During this process it may appear that the entire foot is lit, but that's not always the case. Some people are impatient, and once they see "the glow" or a flame shoot out of the end of the cigar, they figure that's it. However, when the foot is only partially lit, you generally have to hit the foot in the spots where the leaf is still black. These black spots are often ligero leaves, which are the darkest and oiliest, and therefore the hardest to light. Once you apply more heat to the cigar, the more tars can form. If you use a torch lighter, the flame is so concentrated you can hold the tip of the jet far enough away to touchup the remaining tobacco without worrying about over-lighting. Try it. The next time you apply your torch flame to the foot, start where you normally would, then slowly pull the flame away. You'd be surprised how much distance the heat from a torch flame can travel.
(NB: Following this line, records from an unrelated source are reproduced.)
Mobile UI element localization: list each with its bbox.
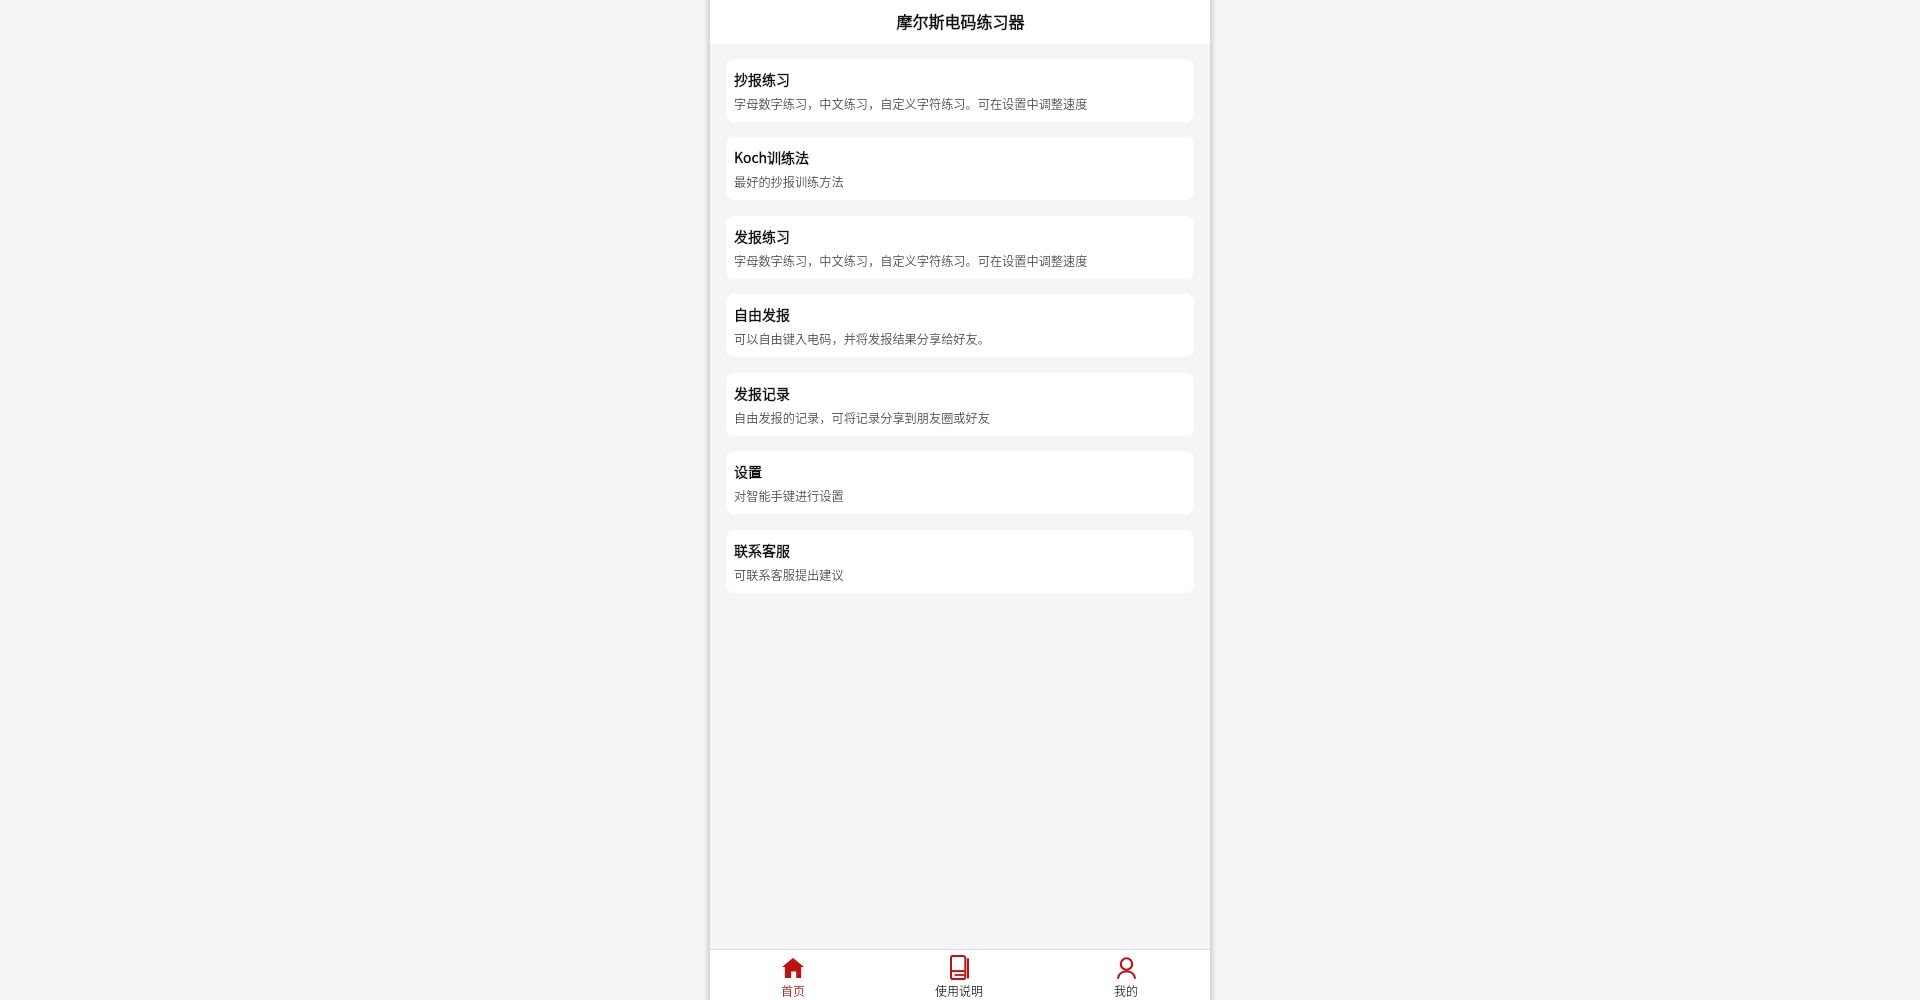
staticText: 设置 bbox=[734, 461, 762, 481]
button[interactable]: 抄报练习 bbox=[726, 59, 1194, 122]
staticText: 字母数字练习，中文练习，自定义字符练习。可在设置中调整速度 bbox=[734, 95, 1088, 113]
button[interactable]: 发报记录 bbox=[726, 373, 1194, 436]
staticText: 对智能手键进行设置 bbox=[734, 487, 844, 505]
button[interactable]: 联系客服 bbox=[726, 530, 1194, 593]
other: 我的 bbox=[1117, 958, 1136, 978]
button[interactable]: 我的 bbox=[1043, 950, 1210, 1000]
staticText: 使用说明 bbox=[935, 982, 984, 999]
staticText: 发报记录 bbox=[734, 383, 790, 403]
staticText: 可联系客服提出建议 bbox=[734, 566, 844, 584]
staticText: 自由发报 bbox=[734, 304, 790, 324]
button[interactable]: 使用说明 bbox=[876, 950, 1043, 1000]
button[interactable]: 首页 bbox=[710, 950, 876, 1000]
staticText: 我的 bbox=[1114, 982, 1139, 999]
staticText: 自由发报的记录，可将记录分享到朋友圈或好友 bbox=[734, 409, 990, 427]
button[interactable]: 发报练习 bbox=[726, 216, 1194, 279]
staticText: 最好的抄报训练方法 bbox=[734, 173, 844, 191]
button[interactable]: 设置 bbox=[726, 451, 1194, 514]
staticText: 抄报练习 bbox=[734, 69, 790, 89]
staticText: 首页 bbox=[781, 982, 806, 999]
staticText: 摩尔斯电码练习器 bbox=[896, 9, 1025, 32]
staticText: 发报练习 bbox=[734, 226, 790, 246]
other: 首页 bbox=[782, 958, 804, 978]
staticText: Koch训练法 bbox=[734, 147, 810, 167]
button[interactable]: 自由发报 bbox=[726, 294, 1194, 357]
button[interactable]: Koch训练法 bbox=[726, 137, 1194, 200]
staticText: 联系客服 bbox=[734, 540, 790, 560]
staticText: 可以自由键入电码，并将发报结果分享给好友。 bbox=[734, 330, 990, 348]
staticText: 字母数字练习，中文练习，自定义字符练习。可在设置中调整速度 bbox=[734, 252, 1088, 270]
other: 使用说明 bbox=[950, 955, 969, 980]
Once you're satisfied the foot is properly lit, here's a little something extra you can do to help it burn more evenly:
As I noted above, get a good toasting going then blow on the foot of the cigar until it's all red. It's important to blow gently because, like reapplying the flame, you don't want it to get too hot. But don't stop there. If you did a good job in this respect, keep blowing gently on the foot until you have about an eighth of an inch or more of ash. Blow out through the cigar to expel any tarry smoke, then take that first puff. If you can get the ash going well at the start of your smoke, it has a better chance of burning evenly all the way through. The process does take some extra time and patience, but it's worth it.